とはいっても、本を全ページ完全模写…なんて猛勉強をする必要はありません。
- 自分が今一番描きたいと思っているもの
- 描こうとしているもの
の描き方を学ぶだけでOKです。
ちょっとわかりづらいかと思うので、数学に例えてみると、
数学の勉強をするとき、教科書に載っている公式を丸暗記してから問題にとりかかる…なんて学び方をする人は少ないと思います。
一般的には、公式を1個〜2個覚えて、とりあえず問題を解いてみる。
こうして覚えていきますよね。
絵も同様です。
わからないところだけを調べて、とりあえず描いてみる。
たとえば女の子の全身を描きたいなら、人体の描き方の参考書の最初の5ページ。
あるいは、多くても10ページくらいまでを頭に入れれば描くことができます。
とりあえず「顔だけ描きたい」という人なら、もっと少ないページ数でしょう。
このように、
- 今描きたいものだけを調べる・模写する
- 応用してすぐに描いてみる
を繰り返すことで、絵を描くことに慣れてきます。
そうして、
- 顔だけ描けた
- 全身描けた
- 服や髪の毛
- 物、背景
…など、いろんなものを描けるように応用していきます。
地道な作業…
⑤とりあえず一作描く
ある程度、絵を描くのに慣れてきたら、アウトプットです。
自分はわりと早い段階で、とりあえず一作描いてみました。
ここでいう一作とは、イラストを描きたい人ならイラスト。
漫画を描きたい人なら漫画。
アニメ動画を作りたい人なら、アニメです。
「とりあえず一作? そんなの無理無理。

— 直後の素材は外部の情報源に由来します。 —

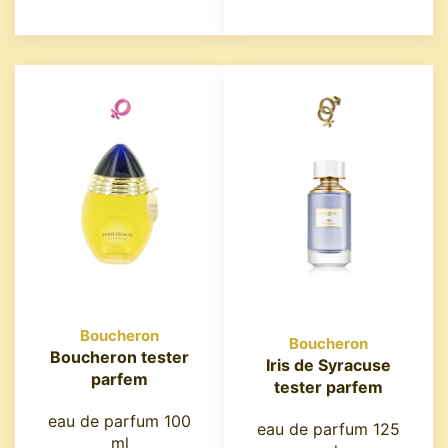
Boucheron
Boucheron
Boucheron tester
Iris de Syracuse
parfem
tester parfem
eau de parfum 100
eau de parfum 125
ml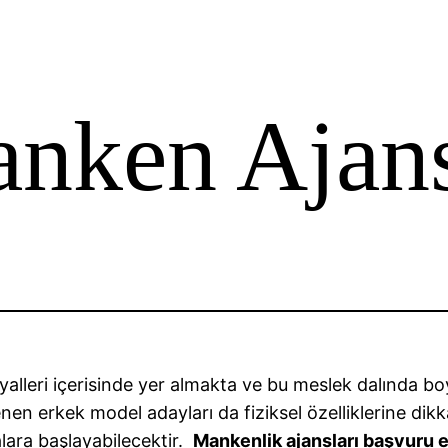
nken Ajans
yalleri içerisinde yer almakta ve bu meslek dalında bo
enen erkek model adayları da fiziksel özelliklerine dikk
lara başlayabilecektir.
Mankenlik ajansları başvuru 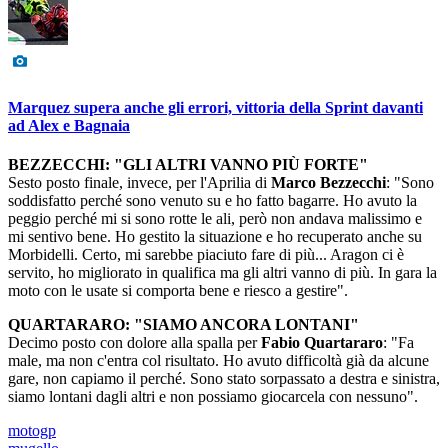
Marquez supera anche gli errori, vittoria della Sprint davanti
ad Alex e Bagnaia
BEZZECCHI: "GLI ALTRI VANNO PIÙ FORTE"
Sesto posto finale, invece, per l'Aprilia di
Marco
Bezzecchi
: "Sono
soddisfatto perché sono venuto su e ho fatto bagarre. Ho avuto la
peggio perché mi si sono rotte le ali, però non andava malissimo e
mi sentivo bene. Ho gestito la situazione e ho recuperato anche su
Morbidelli. Certo, mi sarebbe piaciuto fare di più... Aragon ci è
servito, ho migliorato in qualifica ma gli altri vanno di più. In gara la
moto con le usate si comporta bene e riesco a gestire".
QUARTARARO: "SIAMO ANCORA LONTANI"
Decimo posto con dolore alla spalla per
Fabio
Quartararo
: "Fa
male, ma non c'entra col risultato. Ho avuto difficoltà già da alcune
gare, non capiamo il perché. Sono stato sorpassato a destra e sinistra,
siamo lontani dagli altri e non possiamo giocarcela con nessuno".
motogp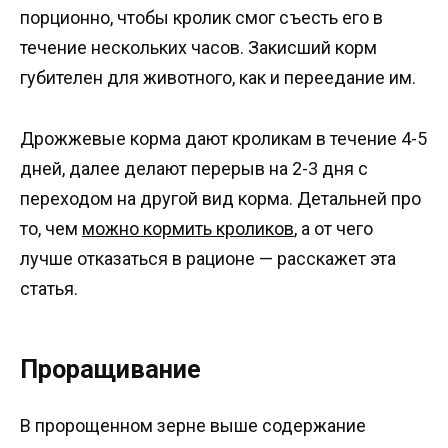
порционно, чтобы кролик смог съесть его в
течение нескольких часов. Закисший корм
губителен для животного, как и переедание им.
Дрожжевые корма дают кроликам в течение 4-5
дней, далее делают перерыв на 2-3 дня с
переходом на другой вид корма. Детальней про
то, чем
можно кормить кроликов
, а от чего
лучше отказаться в рационе — расскажет эта
статья.
Проращивание
В пророщенном зерне выше содержание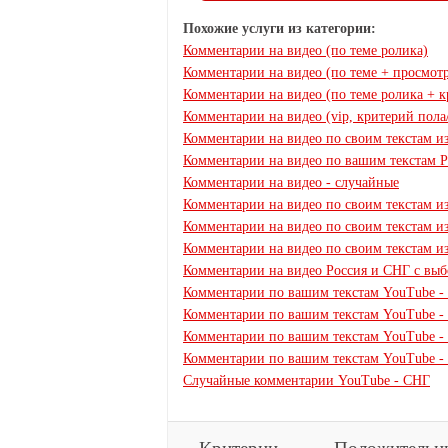
Похожие услуги из категории:
Комментарии на видео (по теме ролика)
Комментарии на видео (по теме + просмотр
Комментарии на видео (по теме ролика + к
Комментарии на видео (vip, критерий пола
Комментарии на видео по своим текстам и
Комментарии на видео по вашим текстам Р
Комментарии на видео - случайные
Комментарии на видео по своим текстам из
Комментарии на видео по своим текстам и
Комментарии на видео по своим текстам 
Комментарии на видео Россия и СНГ с выб
Комментарии по вашим текстам YouTube -
Комментарии по вашим текстам YouTube -
Комментарии по вашим текстам YouTube -
Комментарии по вашим текстам YouTube -
Случайные комментарии YouTube - СНГ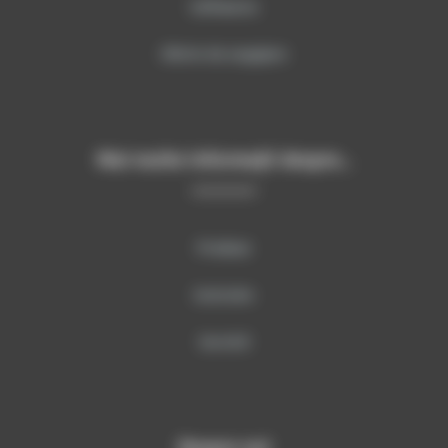
Softwares
Oferte de angajare
Mai multe informații despre…
Produse
Instruire
Servicii
Despre noi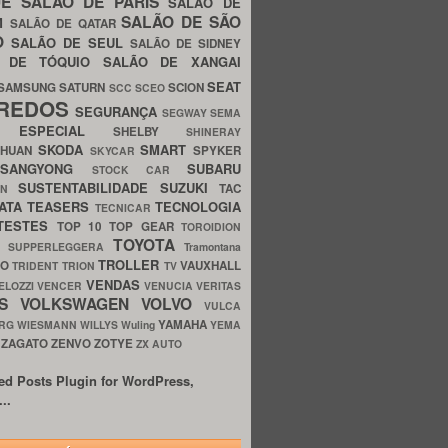
UE
SALÃO DE PARIS
SALÃO DE
SALÃO DE SÃO
IM
SALÃO DE QATAR
O
SALÃO DE SEUL
SALÃO DE SIDNEY
O DE TÓQUIO
SALÃO DE XANGAI
SEAT
SAMSUNG
SATURN
SCION
SCC
SCEO
REDOS
SEGURANÇA
SEGWAY
SEMA
E ESPECIAL
SHELBY
SHINERAY
SKODA
SMART
GHUAN
SPYKER
SKYCAR
SSANGYONG
SUBARU
STOCK CAR
SUSTENTABILIDADE
SUZUKI
TAC
WN
ATA
TEASERS
TECNOLOGIA
TECNICAR
TESTES
TOP 10
TOP GEAR
TOROIDION
TOYOTA
G SUPPERLEGGERA
Tramontana
TROLLER
TO
VAUXHALL
TRIDENT
TRION
TV
VENDAS
ELOZZI
VENCER
VENUCIA
VERITAS
OS
VOLKSWAGEN
VOLVO
VULCA
YAMAHA
URG
WIESMANN
WILLYS
Wuling
YEMA
ZAGATO
ZENVO
ZOTYE
O
ZX AUTO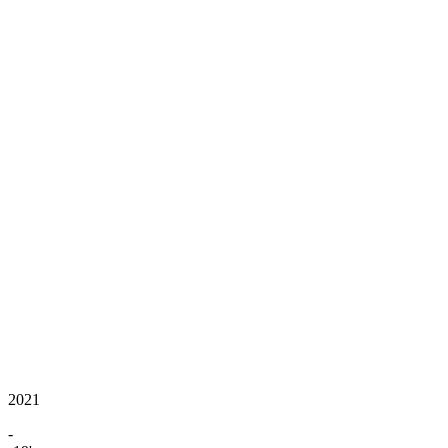
2021
-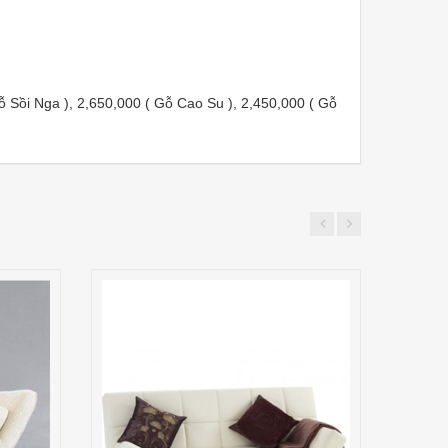
ỗ Sồi Nga ), 2,650,000 ( Gỗ Cao Su ), 2,450,000 ( Gỗ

まだ絵もぜんぜん下手なのに…」
と思うかもしれません。
しかし、ただ模写を繰り返しているだけだと、過剰インプットになって頭でっかちになってしまいますし、いつまでも落書きのままです。
筋トレばかりしていても競技をしないことには意味がないのと同じかもしれません。
それに、小説だろうが漫画だろうが、画力がどうのこうのより、一作品仕上げることが何より重要だという話はよくプロの間で出ますよね。
なので、小学生並みに下手でいい。
いや、3歳児並みの画力でもいいので、一作品を仕上げてしまいます。
ちなみに私は小学生並みに絵が下手なころ、40ページの漫画を描き上げました。
もちろん投稿できるクオリティのものではないです。
ネームも描いてない、原稿用紙の使い方もなっていない、ジャンルも不明という、とにかく酷いものでした。
しかし、こうして一作品仕上げることで、
落書きや模写をしているだけでは学べない多くのことを学ぶことができたと思っています。
だまされたと思って、とりあえずなにか一作ちゃんとしたものを描いてみるのをおすすめします。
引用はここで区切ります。